Additionally, here's a strategic image, but from the other side. Again, this one is in English. And again, I find it multivalent. On the one hand, this seems to be a call to the Palestinians to keep rioting and protesting in order to keep their situation in front of the world's eyes. Admittedly, our attention, so stressed these days by so much communication/information/media, seems to have enough energy only to see the most dramatic of issues. Hence, communication becomes wedded to confrontation, to rioting and protest. So Palestinians, according to this graffito, must keep the issue alive through confrontation with the Israelis. On the other hand, being in English the graffito may be addressed to you and me and our country. Perhaps it's a call to those in our country sympathetic to the Palestinian's situation to do our own rioting and protesting against our own country so that our country may hear our own convictions that this wall has serious problems, as does our support for its construction. Again, I'm not personally throwing my own voice behind one side or the other (or the others), since I'm so ill-informed about these issues. Also again, I cannot help but feel sympathy for all those behind this Israeli wall.

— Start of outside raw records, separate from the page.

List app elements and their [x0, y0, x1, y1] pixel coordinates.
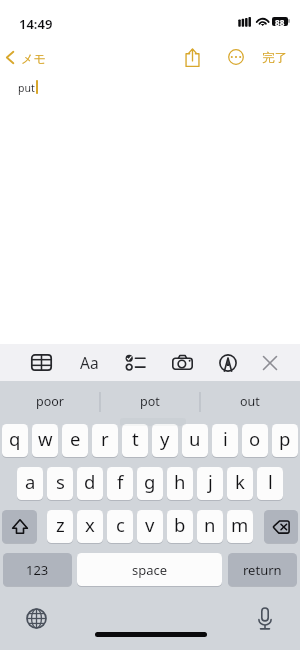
button[interactable]: p	[272, 424, 298, 457]
button[interactable]: h	[167, 467, 193, 500]
staticText: put	[18, 81, 35, 95]
button[interactable]: メモ	[3, 40, 49, 74]
staticText: i	[223, 426, 228, 451]
button[interactable]: q	[2, 424, 28, 457]
button[interactable]: v	[137, 510, 163, 543]
staticText: n	[204, 512, 216, 537]
button[interactable]: d	[77, 467, 103, 500]
staticText: return	[243, 561, 282, 579]
button[interactable]: u	[182, 424, 208, 457]
button[interactable]: out	[200, 381, 300, 415]
staticText: Aa	[80, 352, 99, 373]
staticText: m	[231, 512, 249, 537]
button[interactable]: 完了	[258, 40, 291, 74]
button[interactable]: c	[107, 510, 133, 543]
button[interactable]: poor	[0, 381, 100, 415]
staticText: a	[25, 469, 36, 494]
staticText: z	[56, 512, 65, 537]
staticText: p	[279, 426, 291, 451]
staticText: 14:49	[19, 15, 53, 33]
button[interactable]: Shift	[2, 510, 37, 543]
staticText: o	[249, 426, 261, 451]
button[interactable]: w	[32, 424, 58, 457]
staticText: k	[235, 469, 245, 494]
staticText: d	[84, 469, 96, 494]
button[interactable]: Close keyboard	[255, 344, 285, 381]
button[interactable]: pot	[100, 381, 200, 415]
button[interactable]: s	[47, 467, 73, 500]
staticText: メモ	[21, 51, 46, 66]
staticText: poor	[36, 393, 64, 410]
staticText: out	[240, 393, 260, 410]
button[interactable]: Markup	[213, 344, 243, 381]
button[interactable]: g	[137, 467, 163, 500]
staticText: x	[85, 512, 95, 537]
button[interactable]: m	[227, 510, 253, 543]
staticText: y	[160, 426, 170, 451]
button[interactable]: k	[227, 467, 253, 500]
button[interactable]: Insert table	[26, 344, 56, 381]
staticText: 123	[26, 561, 49, 579]
staticText: e	[70, 426, 81, 451]
staticText: j	[208, 469, 213, 494]
staticText: t	[132, 426, 139, 451]
button[interactable]: n	[197, 510, 223, 543]
button[interactable]: Share	[182, 40, 202, 74]
button[interactable]: 123	[3, 553, 72, 586]
staticText: 88	[275, 17, 285, 26]
staticText: q	[9, 426, 21, 451]
staticText: g	[144, 469, 156, 494]
staticText: pot	[140, 393, 160, 410]
button[interactable]: i	[212, 424, 238, 457]
staticText: 完了	[262, 50, 287, 66]
button[interactable]: a	[17, 467, 43, 500]
button[interactable]: l	[257, 467, 283, 500]
button[interactable]: Backspace	[264, 510, 298, 543]
staticText: b	[174, 512, 186, 537]
button[interactable]: f	[107, 467, 133, 500]
staticText: v	[145, 512, 155, 537]
button[interactable]: y	[152, 424, 178, 457]
button[interactable]: Text formatting	[74, 344, 104, 381]
staticText: r	[101, 426, 109, 451]
button[interactable]: o	[242, 424, 268, 457]
staticText: s	[56, 469, 65, 494]
button[interactable]: e	[62, 424, 88, 457]
staticText: h	[174, 469, 186, 494]
staticText: u	[189, 426, 201, 451]
button[interactable]: space	[77, 553, 222, 586]
button[interactable]: Change keyboard	[22, 604, 51, 633]
button[interactable]: More options	[226, 40, 245, 74]
button[interactable]: return	[228, 553, 297, 586]
button[interactable]: Dictation	[250, 604, 279, 633]
staticText: space	[132, 561, 168, 579]
staticText: c	[116, 512, 125, 537]
button[interactable]: z	[47, 510, 73, 543]
button[interactable]: r	[92, 424, 118, 457]
staticText: f	[117, 469, 124, 494]
button[interactable]: b	[167, 510, 193, 543]
staticText: w	[38, 426, 53, 451]
button[interactable]: Checklist	[120, 344, 150, 381]
button[interactable]: j	[197, 467, 223, 500]
button[interactable]: Camera	[167, 344, 197, 381]
button[interactable]: x	[77, 510, 103, 543]
button[interactable]: t	[122, 424, 148, 457]
staticText: l	[268, 469, 273, 494]
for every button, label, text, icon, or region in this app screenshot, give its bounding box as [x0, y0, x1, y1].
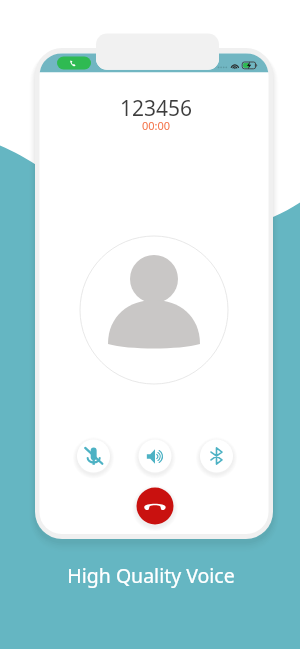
button[interactable]: Speaker: [139, 440, 172, 473]
button[interactable]: Bluetooth: [200, 440, 233, 473]
staticText: High Quality Voice: [1, 562, 300, 588]
button[interactable]: End call: [136, 487, 174, 525]
button[interactable]: Mute: [77, 440, 110, 473]
staticText: 123456: [43, 94, 269, 120]
staticText: 00:00: [43, 118, 269, 134]
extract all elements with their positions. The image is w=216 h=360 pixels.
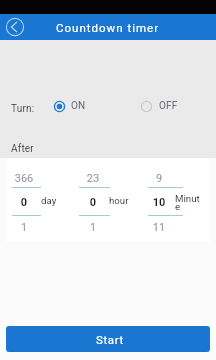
staticText: 1 (12, 221, 36, 234)
staticText: day (41, 195, 61, 206)
button[interactable] (79, 159, 110, 242)
staticText: Start (96, 333, 124, 346)
staticText: Turn: (11, 103, 35, 115)
button[interactable] (12, 159, 41, 242)
staticText: After (11, 143, 34, 155)
staticText: 0 (81, 196, 105, 209)
staticText: OFF (159, 100, 178, 112)
staticText: 23 (81, 172, 105, 185)
staticText: 366 (12, 172, 36, 185)
button[interactable]: Back (5, 17, 25, 37)
button[interactable] (148, 159, 183, 242)
staticText: hour (109, 195, 133, 206)
button[interactable]: ON (53, 98, 86, 114)
staticText: 0 (12, 196, 36, 209)
button[interactable]: Start (6, 326, 210, 352)
staticText: 11 (147, 221, 171, 234)
button[interactable]: OFF (140, 98, 178, 114)
staticText: 10 (147, 196, 171, 209)
staticText: ON (71, 100, 86, 112)
staticText: 1 (81, 221, 105, 234)
staticText: 9 (147, 172, 171, 185)
staticText: Minute (175, 193, 200, 212)
staticText: Countdown timer (56, 21, 160, 34)
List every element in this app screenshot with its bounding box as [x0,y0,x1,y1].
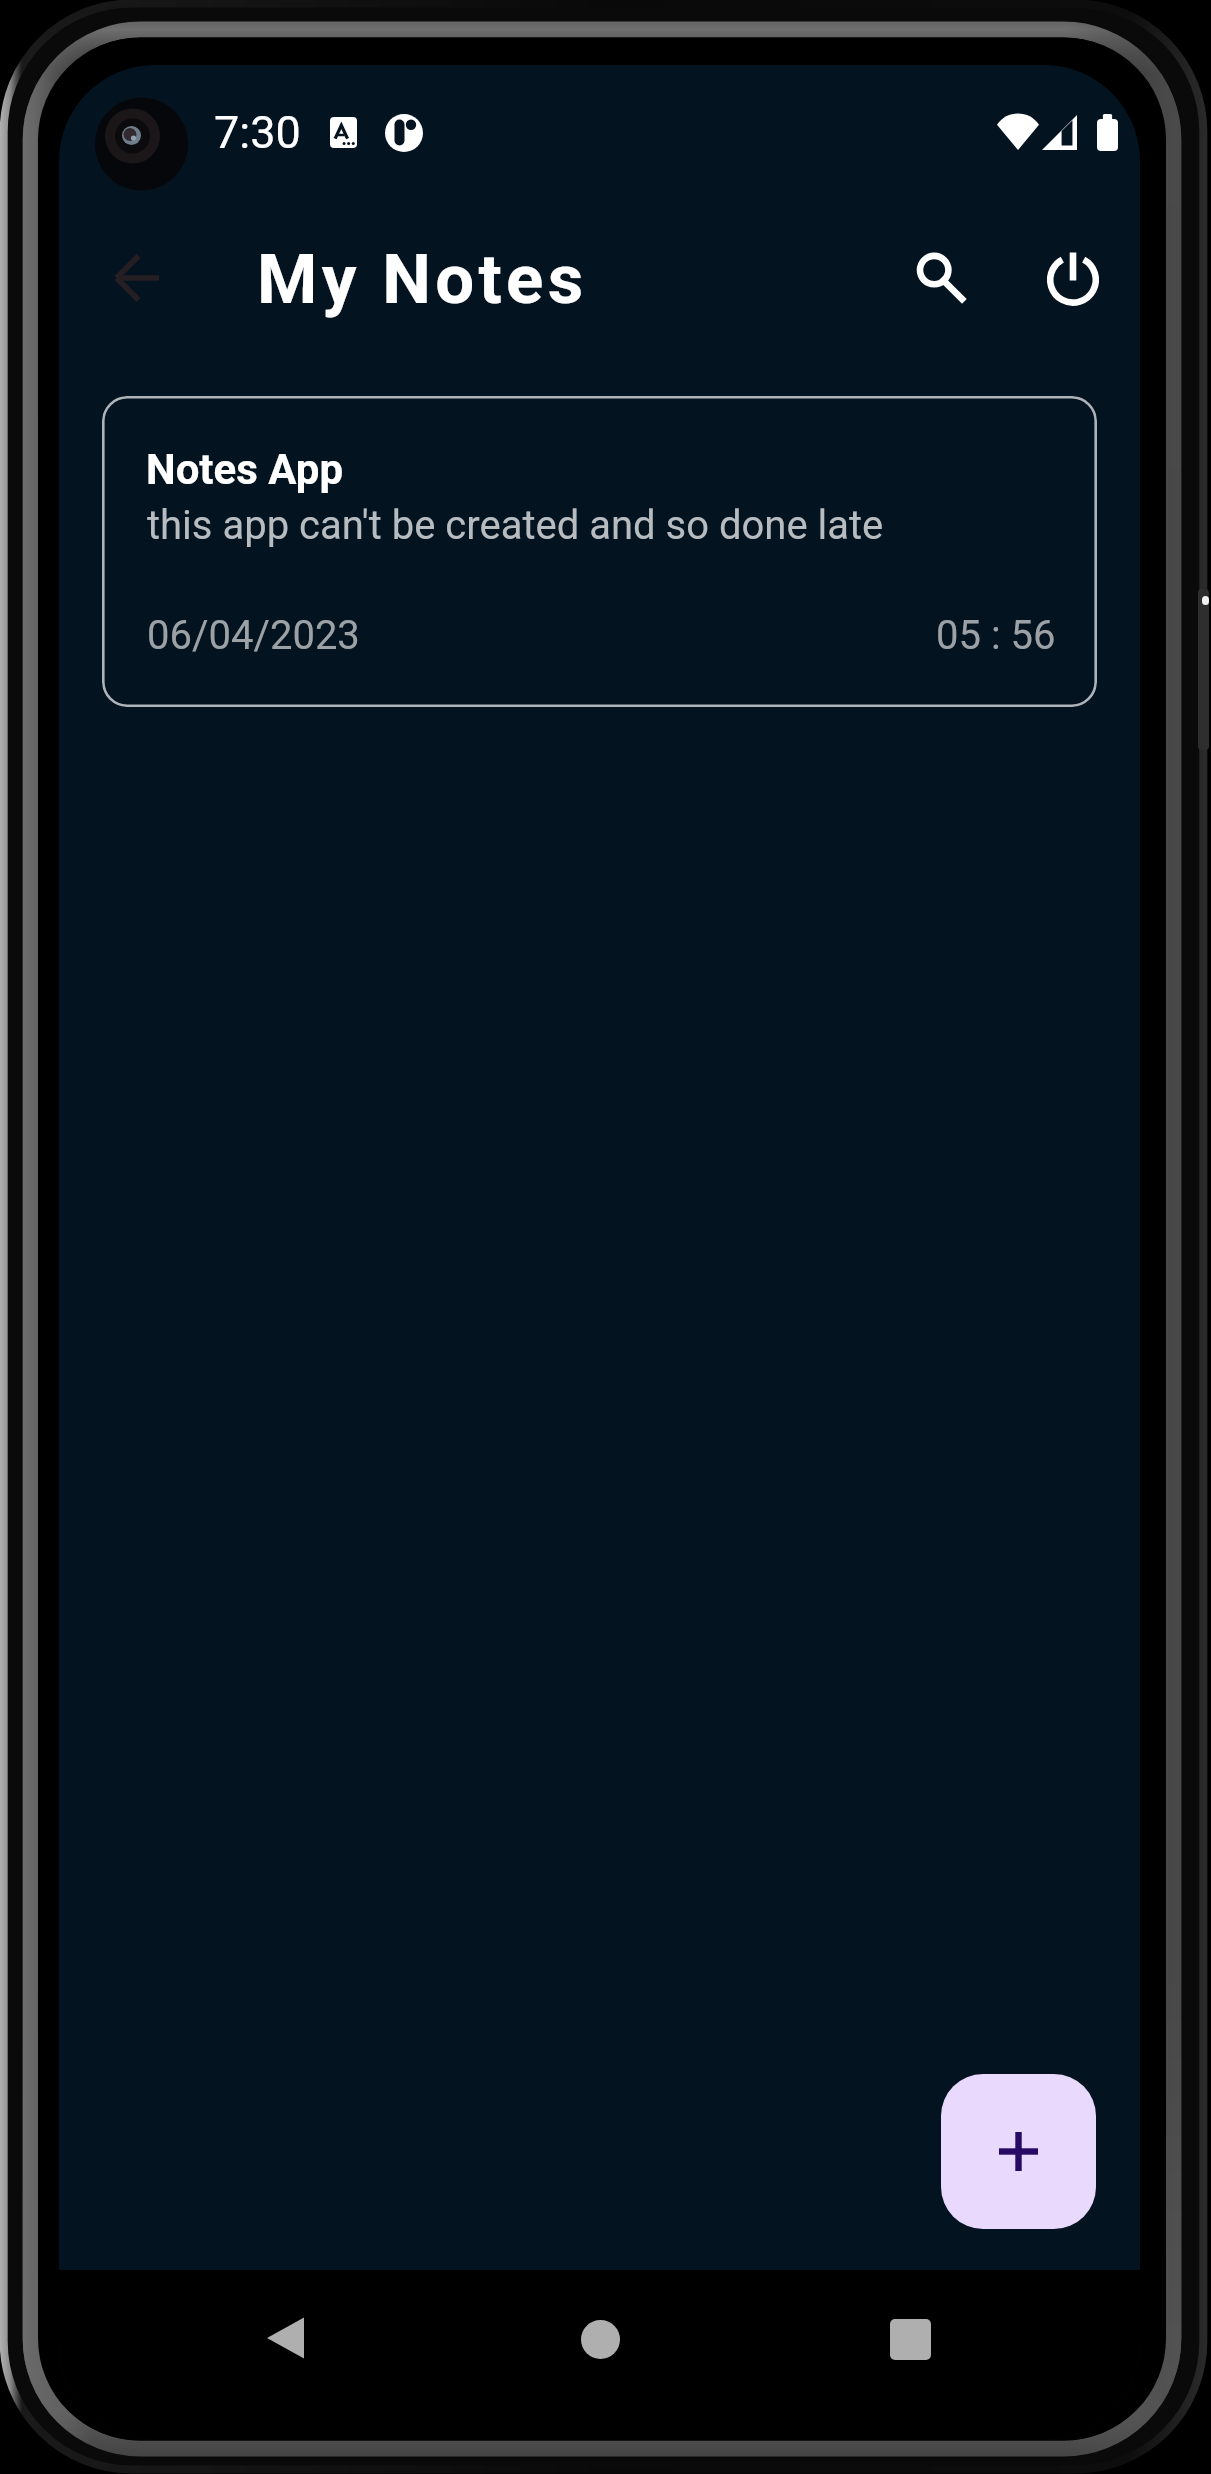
button[interactable]: Search [885,222,995,332]
button[interactable]: Add note [941,2074,1096,2229]
button[interactable]: Logout [1018,224,1128,334]
button[interactable]: Notes App [102,396,1097,707]
button[interactable]: Back [82,223,192,333]
staticText: 7:30 [214,106,301,159]
button[interactable]: Recent apps [862,2291,959,2388]
staticText: Notes App [146,445,344,494]
staticText: this app can't be created and so done la… [147,502,884,549]
button[interactable]: Back [237,2289,334,2386]
staticText: 05 : 56 [936,612,1056,659]
button[interactable]: Home [552,2291,649,2388]
staticText: My Notes [257,239,588,320]
staticText: 06/04/2023 [147,612,360,659]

Finally, all the graffiti I saw was inside the wall: the outside was clean. I don't know if this is because the Israeli's do not allow graffiti on the Israeli side or if there's no one really interested in producing it. But I do know this: from the Israeli side, the absence of graffiti makes the wall seem benign, almost a normal part of the buildingscape like all the other concrete buildings of which the Israelis are so fond. The wall without graffiti seems devoid of critical content, full of vagueness, much easier to pass by and not notice, unassuming, modest. Thank you for reading.